The film begins with Hitchcock and his collaborative, plain-faced wife, Alma (Imelda Staunton) glimpsing Hedren in a TV commercial. He's basking in acclaim for Psycho but sees his next film, The Birds, as a perfect vehicle for a largely unknown, untrained blonde. In the pecking order of this 1963 horror-fest, they'd be the real stars and Hedren their main point of attack.
"Hitch," as he prefers women to call him, is soon plying a bowled-over Hedren with expensive wine, dry martinis and witty repartee, all with Alma's approval. She knew the drill. Hitchcock was ever in search of blonde goddesses for his films, and Hedren had the added advantage of being not only beautiful but malleable. Or so it seemed to him.

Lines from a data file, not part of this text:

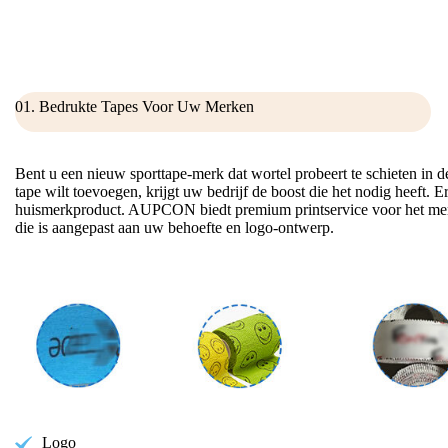
01. Bedrukte Tapes Voor Uw Merken
Bent u een nieuw sporttape-merk dat wortel probeert te schieten in d
tape wilt toevoegen, krijgt uw bedrijf de boost die het nodig heeft.
huismerkproduct. AUPCON biedt premium printservice voor het me
die is aangepast aan uw behoefte en logo-ontwerp.
Logo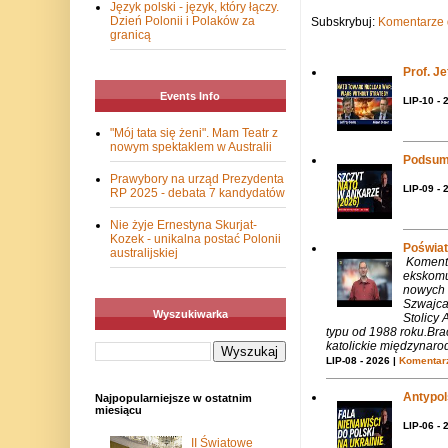
Język polski - język, który łączy.
Dzień Polonii i Polaków za
Subskrybuj:
Komentarze 
granicą
Prof. J
Events Info
LIP-10 - 
"Mój tata się żeni". Mam Teatr z
nowym spektaklem w Australii
Podsum
Prawybory na urząd Prezydenta
LIP-09 - 
RP 2025 - debata 7 kandydatów
Nie żyje Ernestyna Skurjat-
Kozek - unikalna postać Polonii
Poświat
australijskiej
Komenta
ekskomu
nowych 
Szwajca
Wyszukiwarka
Stolicy 
typu od 1988 roku.Bra
katolickie międzynaro
LIP-08 - 2026 |
Komentarz
Antypols
Najpopularniejsze w ostatnim
miesiącu
LIP-06 - 
II Światowe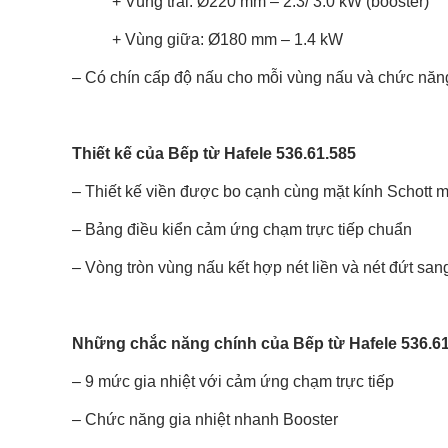
+ Vùng trái: Ø220 mm – 2.3/ 3.0 kW (booster)
+ Vùng giữa: Ø180 mm – 1.4 kW
– Có chín cấp độ nấu cho mỗi vùng nấu và chức năng
Thiết kế của Bếp từ Hafele 536.61.585
– Thiết kế viền được bo cạnh cùng mặt kính Schott 
– Bảng điều kiển cảm ứng chạm trực tiếp chuẩn
– Vòng tròn vùng nấu kết hợp nét liền và nét đứt san
Những chắc năng chính của Bếp từ Hafele 536.6
– 9 mức gia nhiệt với cảm ứng chạm trực tiếp
– Chức năng gia nhiệt nhanh Booster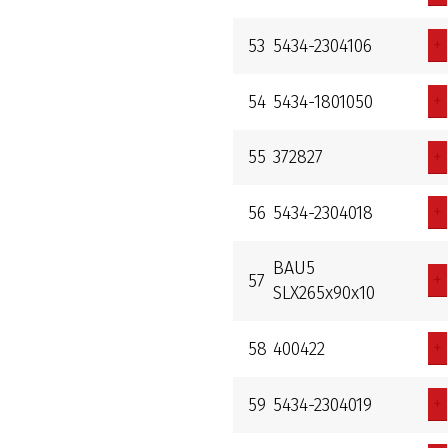
+
53
5434-2304106
+
54
5434-1801050
+
55
372827
+
56
5434-2304018
BAU5
+
57
SLX265x90x10
+
58
400422
+
59
5434-2304019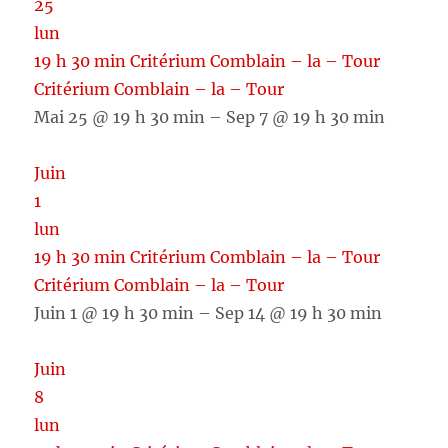
25
lun
19 h 30 min
Critérium Comblain – la – Tour
Critérium Comblain – la – Tour
Mai 25 @ 19 h 30 min – Sep 7 @ 19 h 30 min
Juin
1
lun
19 h 30 min
Critérium Comblain – la – Tour
Critérium Comblain – la – Tour
Juin 1 @ 19 h 30 min – Sep 14 @ 19 h 30 min
Juin
8
lun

The Girl has a terrific scene in a restaurant where Alfred and Alma inform her that she's been chosen to star in what he calls "my most ambitious movie ever." Both Hedren and Alma weep with joy. "I'll make you so proud of me," she says. "I'll be putty in your hands."
But during a subsequent rainy day in which filming's on hold, Hitchcock sees Hedren engaged in happy conversation with The Birds' assistant director, Jim Brown (Carl Beukes). It arouses both his jealousy and his appetite for her. And so he pounces, kissing her roughly in the back seat of his chauffeured car until she fights him off.
(HBO publicity materials say that Brown corroborated Hedren's version of events during an interview shortly before his death with The Girl's screenwriter, Gwyneth Hughes. The film is directed by Julian Jarrold, whose credits also include Becoming Jane and Brideshead Revisited.)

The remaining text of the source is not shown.